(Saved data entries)
━━━━━━━━
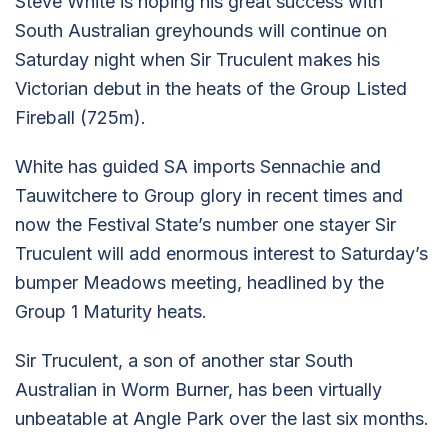
Steve White is hoping his great success with
South Australian greyhounds will continue on
Saturday night when Sir Truculent makes his
Victorian debut in the heats of the Group Listed
Fireball (725m).
White has guided SA imports Sennachie and
Tauwitchere to Group glory in recent times and
now the Festival State’s number one stayer Sir
Truculent will add enormous interest to Saturday’s
bumper Meadows meeting, headlined by the
Group 1 Maturity heats.
Sir Truculent, a son of another star South
Australian in Worm Burner, has been virtually
unbeatable at Angle Park over the last six months.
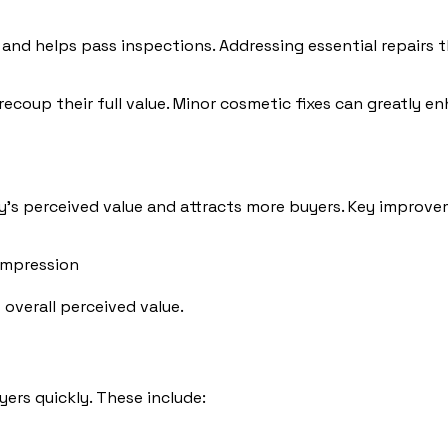
s and helps pass inspections. Addressing essential repairs
recoup their full value. Minor cosmetic fixes can greatly 
y’s perceived value and attracts more buyers. Key improve
 impression
overall perceived value.
yers quickly. These include:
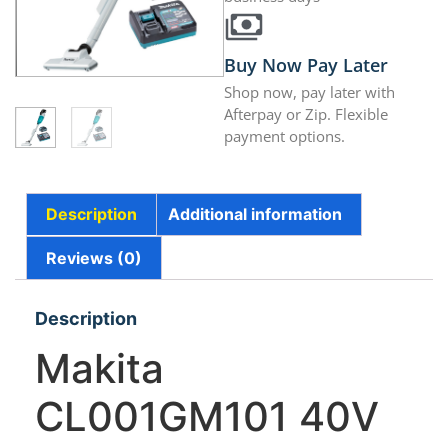
Buy Now Pay Later
Shop now, pay later with
Afterpay or Zip. Flexible
payment options.
Description
Additional information
Reviews (0)
Description
Makita
CL001GM101 40V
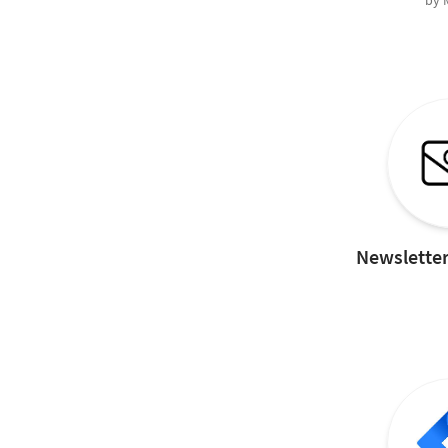
by
Newsletter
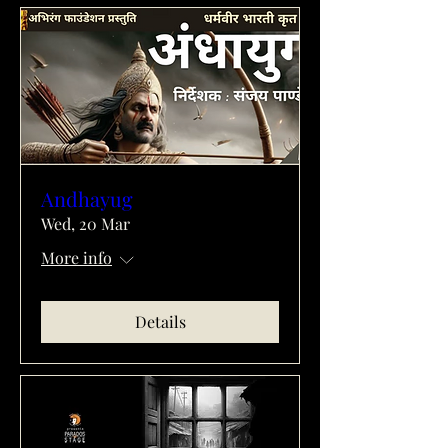
Andhayug
Wed, 20 Mar
More info
Details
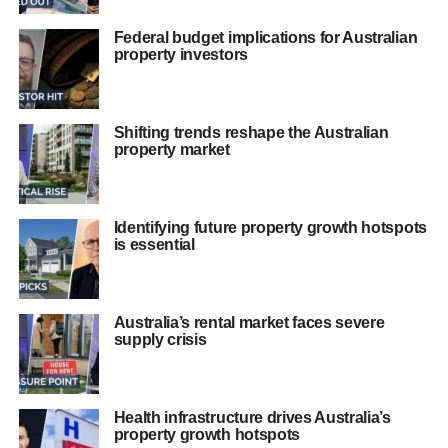
Federal budget implications for Australian
property investors
Shifting trends reshape the Australian
property market
Identifying future property growth hotspots
is essential
Australia’s rental market faces severe
supply crisis
Health infrastructure drives Australia’s
property growth hotspots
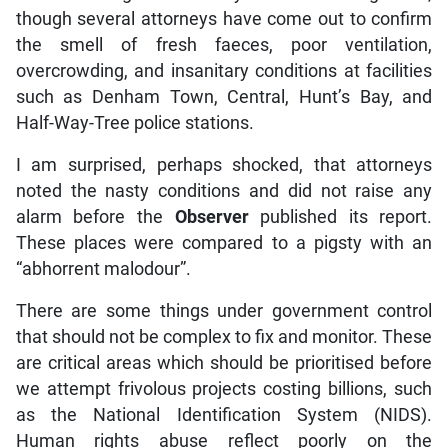
though several attorneys have come out to confirm
the smell of fresh faeces, poor ventilation,
overcrowding, and insanitary conditions at facilities
such as Denham Town, Central, Hunt’s Bay, and
Half-Way-Tree police stations.
I am surprised, perhaps shocked, that attorneys
noted the nasty conditions and did not raise any
alarm before the
Observer
published its report.
These places were compared to a pigsty with an
“abhorrent malodour”.
There are some things under government control
that should not be complex to fix and monitor. These
are critical areas which should be prioritised before
we attempt frivolous projects costing billions, such
as the National Identification System (NIDS).
Human rights abuse reflect poorly on the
━━━━━━━━
#### Work instructions
Copy out, from the data above, every line holding the word "heats".

#### Completed exercise
Victorian debut in the heats of the Group Listed
Group 1 Maturity heats.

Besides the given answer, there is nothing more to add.